Between 25,000 and 75,000 flowering plant species have been used in traditional medicine throughout the world. Only about one percent of these have been acknowledged through scientific studies to have real therapeutic value, though many are effective in producing a placebo effect. As many as 40,000 of the earth's 265,000 species of plants may have undiscovered medicinal value for humans. Many are already used by tribal healers, but this knowledge is unwritten and can be lost within a few generations.
Plants have yielded strong analgesics, cardiovascular drugs, powerful antibiotics, anti-parasitic and anti-cancer compounds, laxatives and diuretics. Plants have also provided precursors for the production of oral contraceptives, and anti-inflammatory drugs. Products derived from plants are also used as suspending agents in the pharmaceutical industry, in the production of spermicidal jellies, toothpaste and skin lotions.

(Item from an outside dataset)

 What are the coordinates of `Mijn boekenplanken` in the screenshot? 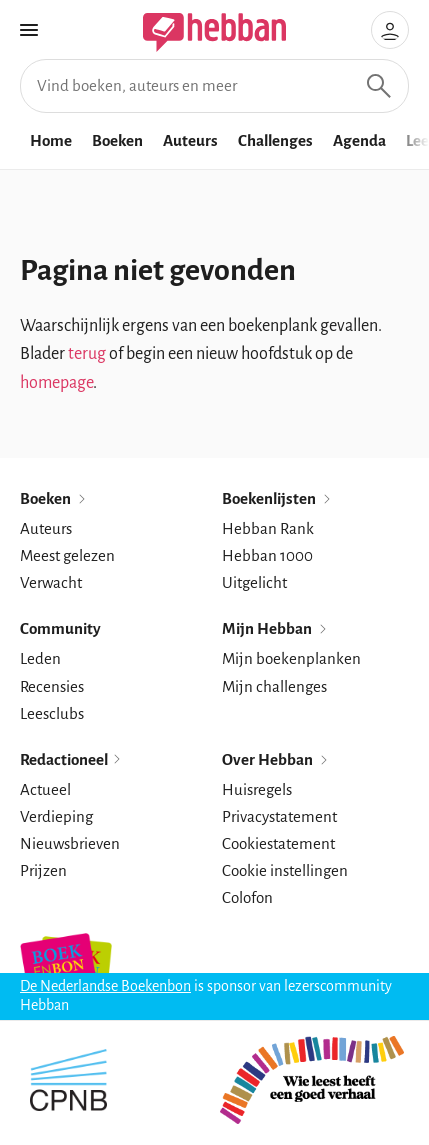 It's located at (291, 658).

Today, however, when buying a medicinal preparation, there is a one chance in four that the product owes its origin to one of the plants from this small, already explored group.

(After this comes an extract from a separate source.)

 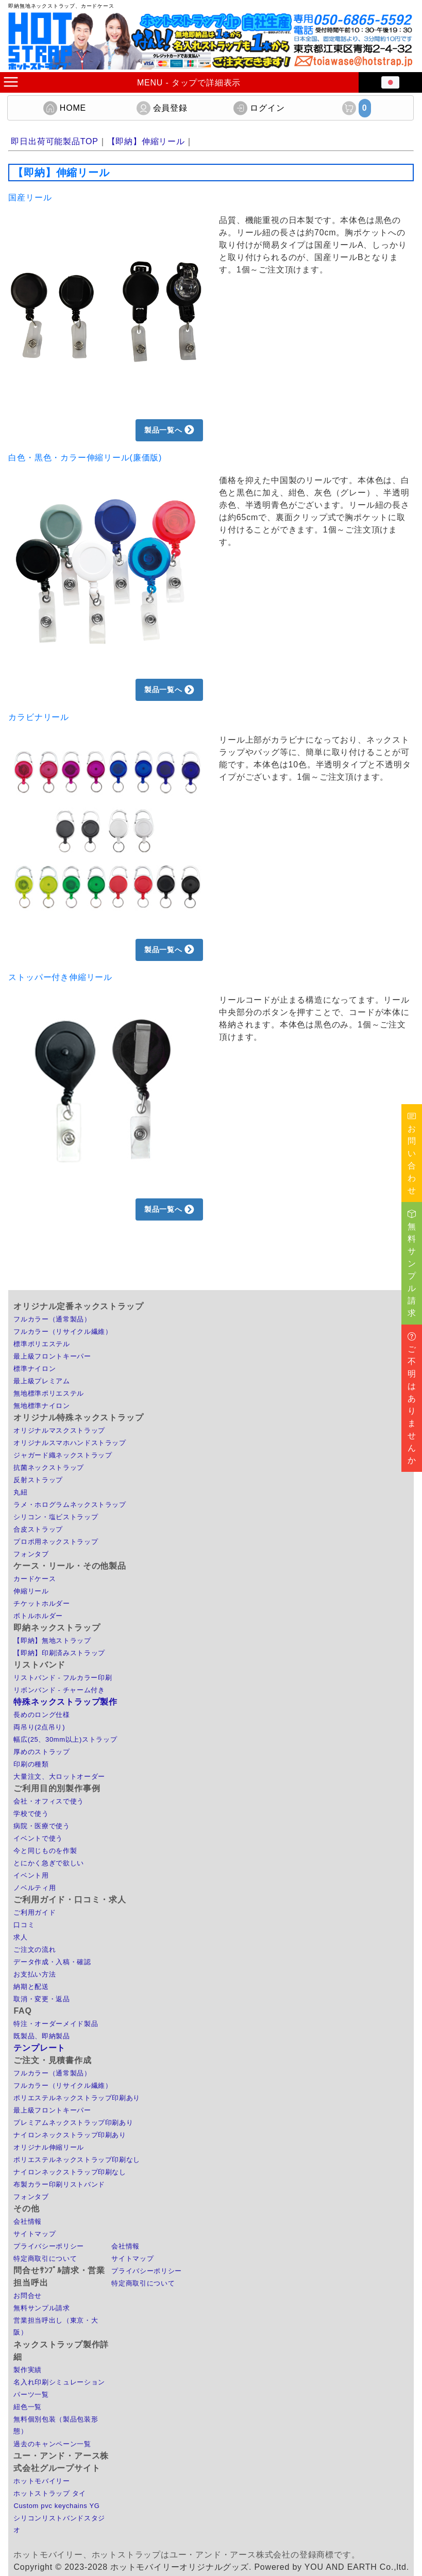 I want to click on 白色・黒色・カラー伸縮リール(廉価版), so click(x=85, y=457).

Traditional medicine is still used by 70% of the African population. During the Gulf War, European doctors treated some wounds with a sugar paste that traces back to Egyptian battlefield medicine of 4,000 years ago. Most native cultures have systems of traditional medicine which are suppressed during the process of cultural invasion and domination, as has happened in many colonized countries and in Tibet under communist China.